Lane Bryant has put a sexy spin on the popular Victoria’s Secret Angel campaign with it’s own cunning new #ImNoAngel campaign. Some people have taken offense, stating that LB is actually attacking Angels and slender women and even promoting “unhealthy lifestyles” … WHAT? Lane Bryant is clearly celebrating all women. At its harshest, it’s a good-natured poke in the eye at the corner of the fashion industry that would shove every woman into a Barbie-shaped box, which can be seriously alarming considering the growing numbers in reports on eating disorders and negative body image — which has been linked to impossible expectations set by advertising standards. At its best, it opens the doors on dialogue about positive body image.
The ads simply declare that skinny waists, long legs, and large busts are not essential prerequisites for SEXY. And, as if to prove it, the trending hash-tag has encouraged women whose bodies may not necessarily conform to societal (read: advertising) norms of what is beautiful or sexy to celebrate their beauty by sharing photos and declaring “I’m no angel.”
The phrase “I’m No Angel” brings to this blogger’s mind one of The American Film Institute’s greatest female stars of all time, the sublime Mae West. Ms. West was one of early Hollywood’s (and Broadway’s) most flamboyant firebrands, known for being ahead of the curve (pun intended) as an early supporter of the women’s liberation movement as well as an early supporter of gay rights … and as the original full-figured fox.
Is it a coincidence that’s West’s most successful movie, in which she co-starred with a pre-Hollywood Legend Cary Grant, was also entitled I’m No Angel?

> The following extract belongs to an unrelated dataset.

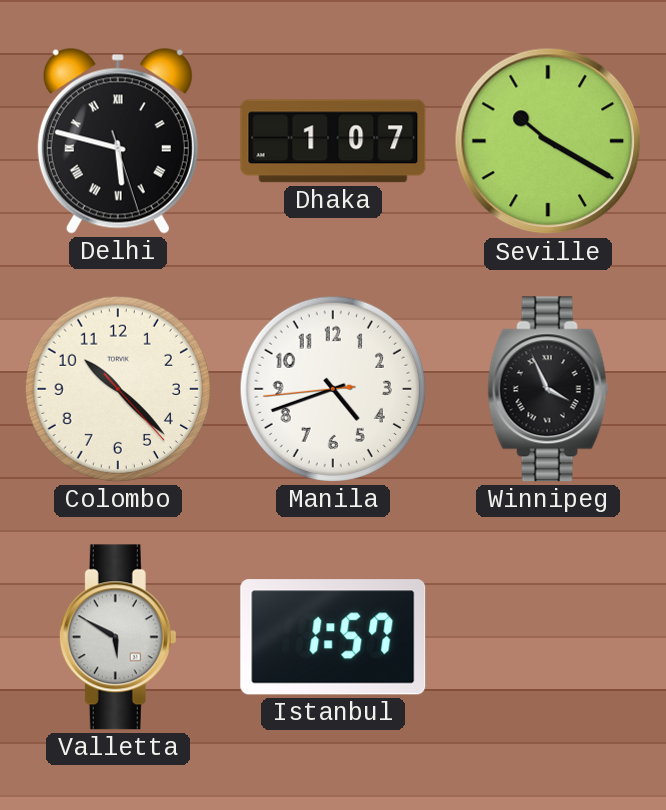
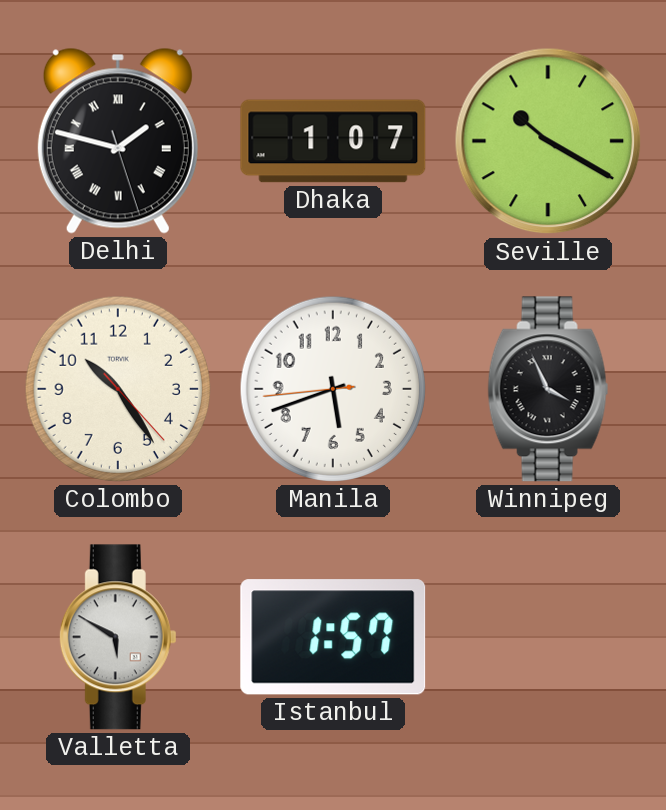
Delhi: 5:47 -> 1:47
Colombo: 10:22 -> 10:24
Manila: 4:41 -> 5:41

Lane Bryant isn’t the first company using it’s advertising to confront body stereotypes. Dove quietly launched its “Campaign for Real Beauty” back in 2004 with advertisements featuring beautiful women of all sizes and types without any fanfare. Their passive resistance (simply letting the photos speak for themselves; after all, a picture’s worth a thousand words, right?) was what gave them their oomph. These beautiful women, who were clearly not your typical model material, just started popping up in their ads.
Dove then amped up their advance with their video entitled “Evolution” — which demonstrated all of the behind-the-scenes alterations that a woman’s appearance had to go through in preparation for a billboard advertising a fictitious beauty product cleverly named FALSE Foundation Makeup. It closed with the simple caption “No wonder our perception of beauty is distorted.” It quickly went viral.
Last year, American Eagle’s aerie line of lingerie ads were published sans Photoshop. The models were young and slender, which happens to be AEs target market, but so-called “imperfections” like beauty marks, tattoos, and bending wrinkles weren’t airbrushed out of the ads. Beautiful women were featured “as is” in order to provide more realistic images of beauty for their targeted, younger consumers. In fact, they still feature an entire section of their online style gallery to photographs of customers who post pics of themselves on social media sites with the hash-tag aeriereal.
Now Dove is back on the scene with its Choose Beautiful Campaign. Chances are, you’ve already seen it. Released only yesterday, the Dove Choose Beautiful video has over a million views on YouTube. YES! Over One Million.
We clearly have a long row to hoe ahead, but the fact that somebody out there in Media Land is finally figuring out what we women have known all along, namely that we should be setting realistic standards of beauty for this and future generations, is refreshing. Every person needs to love their body and themselves. Or even as Mae herself would say: I’d never love another person the way I’ve loved myself.